**Exercise**:
When you reach the records, transcribe all of them exactly.

====== Data for this exercise ======

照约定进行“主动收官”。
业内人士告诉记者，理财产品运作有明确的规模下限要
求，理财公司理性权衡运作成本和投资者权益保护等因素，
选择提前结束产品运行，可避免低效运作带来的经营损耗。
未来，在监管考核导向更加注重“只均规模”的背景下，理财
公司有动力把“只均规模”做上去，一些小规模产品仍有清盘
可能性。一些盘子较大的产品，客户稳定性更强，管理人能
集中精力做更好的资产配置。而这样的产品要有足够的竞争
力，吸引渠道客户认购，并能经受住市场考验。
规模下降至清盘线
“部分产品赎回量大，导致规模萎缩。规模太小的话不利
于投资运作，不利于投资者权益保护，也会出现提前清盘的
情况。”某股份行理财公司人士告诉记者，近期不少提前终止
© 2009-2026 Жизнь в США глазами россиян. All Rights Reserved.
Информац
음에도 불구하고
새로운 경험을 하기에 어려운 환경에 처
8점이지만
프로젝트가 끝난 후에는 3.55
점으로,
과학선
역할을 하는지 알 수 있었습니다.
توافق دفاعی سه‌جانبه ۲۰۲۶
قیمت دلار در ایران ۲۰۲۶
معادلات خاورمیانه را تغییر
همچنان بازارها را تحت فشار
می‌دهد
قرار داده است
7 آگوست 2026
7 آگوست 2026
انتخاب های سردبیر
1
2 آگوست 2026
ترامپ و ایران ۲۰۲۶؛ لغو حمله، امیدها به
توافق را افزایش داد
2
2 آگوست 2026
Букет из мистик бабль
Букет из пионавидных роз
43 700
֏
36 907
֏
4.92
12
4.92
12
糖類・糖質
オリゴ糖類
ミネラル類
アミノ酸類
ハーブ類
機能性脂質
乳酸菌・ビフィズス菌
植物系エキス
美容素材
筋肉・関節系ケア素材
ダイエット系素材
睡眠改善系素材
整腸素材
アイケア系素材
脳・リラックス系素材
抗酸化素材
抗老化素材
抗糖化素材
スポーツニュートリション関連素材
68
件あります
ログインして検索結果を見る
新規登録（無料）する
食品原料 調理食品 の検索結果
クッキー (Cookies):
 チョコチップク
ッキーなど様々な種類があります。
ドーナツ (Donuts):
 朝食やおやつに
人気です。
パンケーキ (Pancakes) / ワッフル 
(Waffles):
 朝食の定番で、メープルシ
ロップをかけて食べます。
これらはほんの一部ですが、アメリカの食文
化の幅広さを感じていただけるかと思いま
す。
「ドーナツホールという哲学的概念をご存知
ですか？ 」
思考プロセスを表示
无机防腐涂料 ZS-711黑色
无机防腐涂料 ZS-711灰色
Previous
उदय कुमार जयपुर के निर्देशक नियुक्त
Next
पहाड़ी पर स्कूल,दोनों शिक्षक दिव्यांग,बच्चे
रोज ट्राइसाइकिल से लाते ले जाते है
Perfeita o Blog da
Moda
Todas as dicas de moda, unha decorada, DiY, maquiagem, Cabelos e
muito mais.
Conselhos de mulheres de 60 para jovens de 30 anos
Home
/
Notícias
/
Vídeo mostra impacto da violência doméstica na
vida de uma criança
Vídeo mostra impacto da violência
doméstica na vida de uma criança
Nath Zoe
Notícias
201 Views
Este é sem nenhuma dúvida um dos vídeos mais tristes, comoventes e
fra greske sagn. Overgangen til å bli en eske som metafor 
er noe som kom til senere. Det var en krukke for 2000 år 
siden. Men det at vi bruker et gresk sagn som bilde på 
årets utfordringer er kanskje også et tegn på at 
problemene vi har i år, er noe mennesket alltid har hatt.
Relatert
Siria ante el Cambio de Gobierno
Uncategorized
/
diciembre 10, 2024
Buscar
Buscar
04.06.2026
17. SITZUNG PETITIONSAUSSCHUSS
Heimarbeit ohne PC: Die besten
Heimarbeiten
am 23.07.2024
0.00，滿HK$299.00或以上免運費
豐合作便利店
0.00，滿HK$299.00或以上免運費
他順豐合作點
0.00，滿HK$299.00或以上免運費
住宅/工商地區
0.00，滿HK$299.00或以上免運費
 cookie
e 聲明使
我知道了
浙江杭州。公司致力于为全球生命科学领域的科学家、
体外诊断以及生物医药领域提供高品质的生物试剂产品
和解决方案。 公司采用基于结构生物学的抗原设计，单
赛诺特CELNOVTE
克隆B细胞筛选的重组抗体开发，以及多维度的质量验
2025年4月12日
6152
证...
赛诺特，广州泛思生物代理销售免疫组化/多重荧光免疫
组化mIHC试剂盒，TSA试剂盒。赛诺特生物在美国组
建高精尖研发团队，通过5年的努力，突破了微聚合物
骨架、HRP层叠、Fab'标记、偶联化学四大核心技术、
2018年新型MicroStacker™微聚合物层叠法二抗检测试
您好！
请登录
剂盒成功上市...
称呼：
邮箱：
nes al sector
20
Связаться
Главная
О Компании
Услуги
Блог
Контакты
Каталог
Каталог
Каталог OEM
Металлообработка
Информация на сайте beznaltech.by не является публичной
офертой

======

**Your response**:
照约定进行“主动收官”。
业内人士告诉记者，理财产品运作有明确的规模下限要
求，理财公司理性权衡运作成本和投资者权益保护等因素，
选择提前结束产品运行，可避免低效运作带来的经营损耗。
未来，在监管考核导向更加注重“只均规模”的背景下，理财
公司有动力把“只均规模”做上去，一些小规模产品仍有清盘
可能性。一些盘子较大的产品，客户稳定性更强，管理人能
集中精力做更好的资产配置。而这样的产品要有足够的竞争
力，吸引渠道客户认购，并能经受住市场考验。
规模下降至清盘线
“部分产品赎回量大，导致规模萎缩。规模太小的话不利
于投资运作，不利于投资者权益保护，也会出现提前清盘的
情况。”某股份行理财公司人士告诉记者，近期不少提前终止
© 2009-2026 Жизнь в США глазами россиян. All Rights Reserved.
Информац
음에도 불구하고
새로운 경험을 하기에 어려운 환경에 처
8점이지만
프로젝트가 끝난 후에는 3.55
점으로,
과학선
역할을 하는지 알 수 있었습니다.
توافق دفاعی سه‌جانبه ۲۰۲۶
قیمت دلار در ایران ۲۰۲۶
معادلات خاورمیانه را تغییر
همچنان بازارها را تحت فشار
می‌دهد
قرار داده است
7 آگوست 2026
7 آگوست 2026
انتخاب های سردبیر
1
2 آگوست 2026
ترامپ و ایران ۲۰۲۶؛ لغو حمله، امیدها به
توافق را افزایش داد
2
2 آگوست 2026
Букет из мистик бабль
Букет из пионавидных роз
43 700
֏
36 907
֏
4.92
12
4.92
12
糖類・糖質
オリゴ糖類
ミネラル類
アミノ酸類
ハーブ類
機能性脂質
乳酸菌・ビフィズス菌
植物系エキス
美容素材
筋肉・関節系ケア素材
ダイエット系素材
睡眠改善系素材
整腸素材
アイケア系素材
脳・リラックス系素材
抗酸化素材
抗老化素材
抗糖化素材
スポーツニュートリション関連素材
68
件あります
ログインして検索結果を見る
新規登録（無料）する
食品原料 調理食品 の検索結果
クッキー (Cookies):
 チョコチップク
ッキーなど様々な種類があります。
ドーナツ (Donuts):
 朝食やおやつに
人気です。
パンケーキ (Pancakes) / ワッフル 
(Waffles):
 朝食の定番で、メープルシ
ロップをかけて食べます。
これらはほんの一部ですが、アメリカの食文
化の幅広さを感じていただけるかと思いま
す。
「ドーナツホールという哲学的概念をご存知
ですか？ 」
思考プロセスを表示
无机防腐涂料 ZS-711黑色
无机防腐涂料 ZS-711灰色
Previous
उदय कुमार जयपुर के निर्देशक नियुक्त
Next
पहाड़ी पर स्कूल,दोनों शिक्षक दिव्यांग,बच्चे
रोज ट्राइसाइकिल से लाते ले जाते है
Perfeita o Blog da
Moda
Todas as dicas de moda, unha decorada, DiY, maquiagem, Cabelos e
muito mais.
Conselhos de mulheres de 60 para jovens de 30 anos
Home
/
Notícias
/
Vídeo mostra impacto da violência doméstica na
vida de uma criança
Vídeo mostra impacto da violência
doméstica na vida de uma criança
Nath Zoe
Notícias
201 Views
Este é sem nenhuma dúvida um dos vídeos mais tristes, comoventes e
fra greske sagn. Overgangen til å bli en eske som metafor 
er noe som kom til senere. Det var en krukke for 2000 år 
siden. Men det at vi bruker et gresk sagn som bilde på 
årets utfordringer er kanskje også et tegn på at 
problemene vi har i år, er noe mennesket alltid har hatt.
Relatert
Siria ante el Cambio de Gobierno
Uncategorized
/
diciembre 10, 2024
Buscar
Buscar
04.06.2026
17. SITZUNG PETITIONSAUSSCHUSS
Heimarbeit ohne PC: Die besten
Heimarbeiten
am 23.07.2024
0.00，滿HK$299.00或以上免運費
豐合作便利店
0.00，滿HK$299.00或以上免運費
他順豐合作點
0.00，滿HK$299.00或以上免運費
住宅/工商地區
0.00，滿HK$299.00或以上免運費
 cookie
e 聲明使
我知道了
浙江杭州。公司致力于为全球生命科学领域的科学家、
体外诊断以及生物医药领域提供高品质的生物试剂产品
和解决方案。 公司采用基于结构生物学的抗原设计，单
赛诺特CELNOVTE
克隆B细胞筛选的重组抗体开发，以及多维度的质量验
2025年4月12日
6152
证...
赛诺特，广州泛思生物代理销售免疫组化/多重荧光免疫
组化mIHC试剂盒，TSA试剂盒。赛诺特生物在美国组
建高精尖研发团队，通过5年的努力，突破了微聚合物
骨架、HRP层叠、Fab'标记、偶联化学四大核心技术、
2018年新型MicroStacker™微聚合物层叠法二抗检测试
您好！
请登录
剂盒成功上市...
称呼：
邮箱：
nes al sector
20
Связаться
Главная
О Компании
Услуги
Блог
Контакты
Каталог
Каталог
Каталог OEM
Металлообработка
Информация на сайте beznaltech.by не является публичной
офертой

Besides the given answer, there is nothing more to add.